Reviews

Review: Once in a Lifetime (Young Vic)

Harry Enfield makes his stage debut in the revival of this screwball Hollywood comedy

The Young Vic doesn’t do Christmas this Christmas, shunning bad puns and glitter for something a little straighter than pantomime or festive tale. That said, Once in a Lifetime is still pretty feel-good, funny, populist stuff: a gritty modern production of a classic this isn’t.

Adapted by Christopher Hart from his father Moss Hart and George S Kaufman’s 1930 play, Once in a Lifetime is old screwball comedy gold. Set during the era when the Talkies kicked silent movies quickly out of fashion, the show follows a three-piece washed up stage vaudeville act as they decide to cash in on the fact that movie stars now need to use their vocal chords. They invent new backstories for themselves and head to LA to set up a voice school.

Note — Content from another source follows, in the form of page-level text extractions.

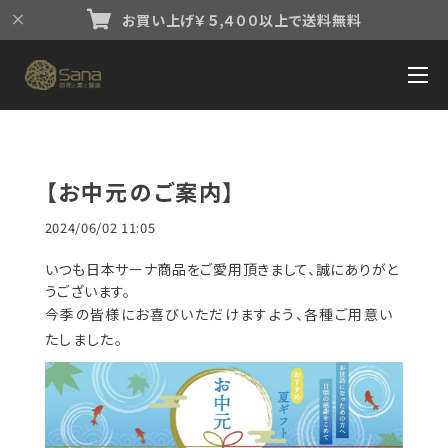
お買い上げ￥５,４００以上で送料無料
【お中元のご案内】
2024/06/02 11:05
いつも日本サーナ商品をご愛用頂きまして、誠にありがと
うございます。
今季の皆様にお喜びいただけますよう、各種ご用意い
たしました。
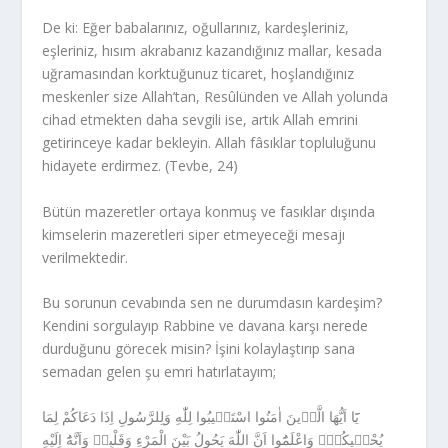
De ki: Eğer babalarınız, oğullarınız, kardeşleriniz,
eşleriniz, hısım akrabanız kazandığınız mallar, kesada
uğramasından korktuğunuz ticaret, hoşlandığınız
meskenler size Allah’tan, Resûlünden ve Allah yolunda
cihad etmekten daha sevgili ise, artık Allah emrini
getirinceye kadar bekleyin. Allah fâsıklar topluluğunu
hidayete erdirmez. (Tevbe, 24)
Bütün mazeretler ortaya konmuş ve fasıklar dışında
kimselerin mazeretleri siper etmeyeceği mesajı
verilmektedir.
Bu sorunun cevabında sen ne durumdasın kardeşim?
Kendini sorgulayıp Rabbine ve davana karşı nerede
durduğunu görecek misin? İşini kolaylaştırıp sana
semadan gelen şu emri hatırlatayım;
يُحْي۪يكُمْۚ وَاعْلَمُٓوا اَنَّ اللّٰهَ يَحُولُ بَيْنَ الْمَرْءِ وَقَلْبِه۪ وَاَنَّهُٓ اِلَيْهِ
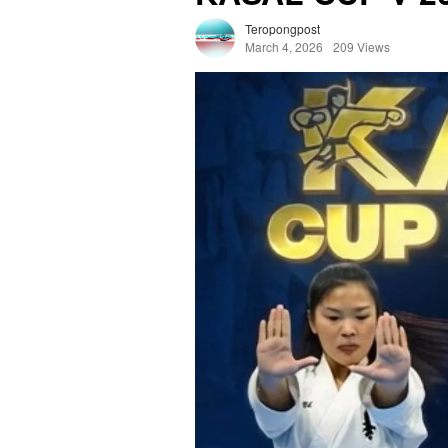
Teropongpost
March 4, 2026
209 Views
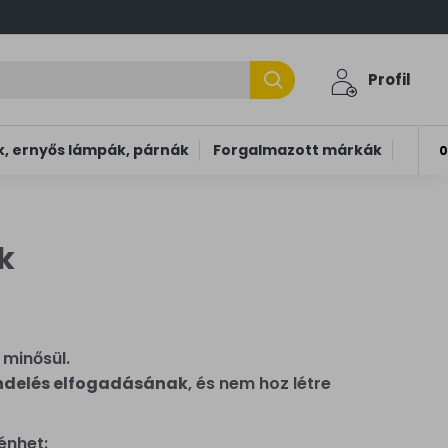
Profil
, ernyős lámpák, párnák
Forgalmazott márkák
0
k
 minősül.
ndelés elfogadásának
, és nem hoz létre
énhet:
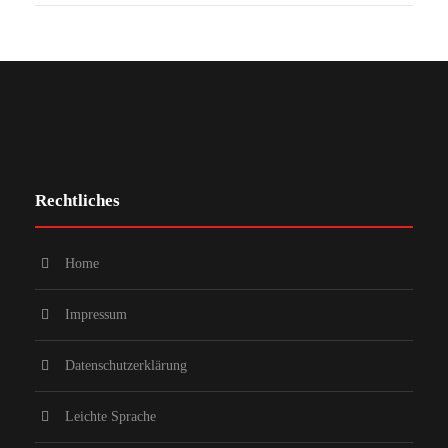
Rechtliches
Home
Impressum
Datenschutzerklärung
Leichte Sprache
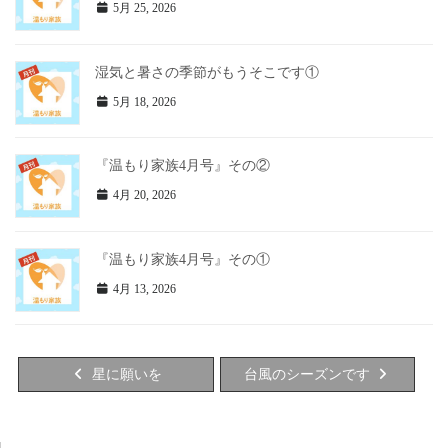
5月 25, 2026
湿気と暑さの季節がもうそこです①
5月 18, 2026
『温もり家族4月号』その②
4月 20, 2026
『温もり家族4月号』その①
4月 13, 2026
星に願いを
台風のシーズンです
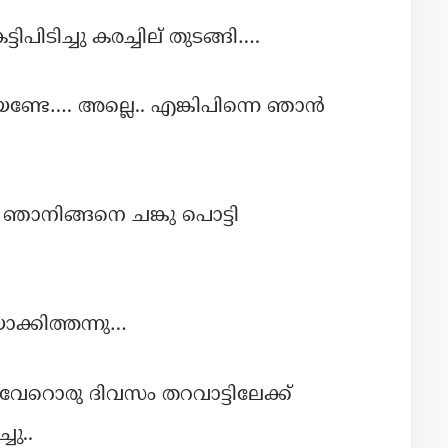
പിടിച്ചു കരച്ചില് തുടങ്ങി….
്ടേ…. അല്ലെ.. എങ്കിപിന്നെ ഞാൻ
നിങ്ങനെ ചങ്കു പൊട്ടി
ാക്കിത്തന്നു…
 വേറൊരു ദിവസം തറവാട്ടിലേക്ക്
ചു..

The piece presents a recognisable portrait of a cynical Hollywood: it’s filled with desperate chorus girls wanting to be famous, dumb, vain men and more money than sense (has it changed much?). George Lewis (John Marquez), May Daniels (Claudie Blakley) and Jerry Hyland (Kevin Bishop) manage to hook themselves up with one of the biggest film producers of the time – Glogauer – before being unceremoniously sacked for being, well, rubbish at vocal coaching. It’s when gentle idiot George starts spouting all the things people have said about Glogauer behind his back to the man’s face that things get really weird. Hailed as a genius, George is given the reins to the studio and despite all odds, manages to save him and his friends from ruin.

It’s fairly safe stuff and fun at times – especially with the likes of Amanda Lawrence playing physical comedy cards in the form of the harassed studio secretary. Her timing is perfect, as is Marquez’s show of stupid: he’s soft in the head and heart and he’s hilarious. But mostly this production doesn’t quite lift off. Blakley is as engaging and watchable as always as the mother-figure May, fiercely loyal to her two business partners right to the very end. But the sub-plot of her love-interest relationship with Hyland is skipped over and feels pretty jarring in the end.

TV comedian Harry Enfield makes his stage debut as the cigar smoking producer Glogauer and he does recognisable Enfield: his gormless face and rigid body have been used for more than one of his sketch characters. But he’s fine to watch and delivers on a few of the laughs.
Lizzie Connolly as Susan Walker, the country bumpkin girl wanting to make it big is a delight, playing the character as over the top as it should be and successfully transforming herself into a cardboard cut-out Hollywood diva by the end. She is kooky, awkward and very, very funny.

Hyemi Shin’s slick set is end-on and manages to swiftly rotate from film studio to train carriage to film studio beautifully and the many swing doors enable much slapstick comedy entrance and exits. At times, however, it feels as though the set is made to work a little too hard in Richard Jones’s production, which relies on a strong ensemble cast but occasionally doesn’t give them quite enough room to breathe. Still, the long scene in the lobby of Glogauer’s studio towards the end of the first half where people come in and out of their offices, in a hustle and bustle of movie-making is near-enough perfect.

Ultimately, Once in a Lifetime tells the truth about the entirely bonkers nature of Hollywood, but as Raymond Chandler once said, if you don't like it, you're probably either drunk or crazy.

Once in a Lifetime runs at the Young Vic until 14 January.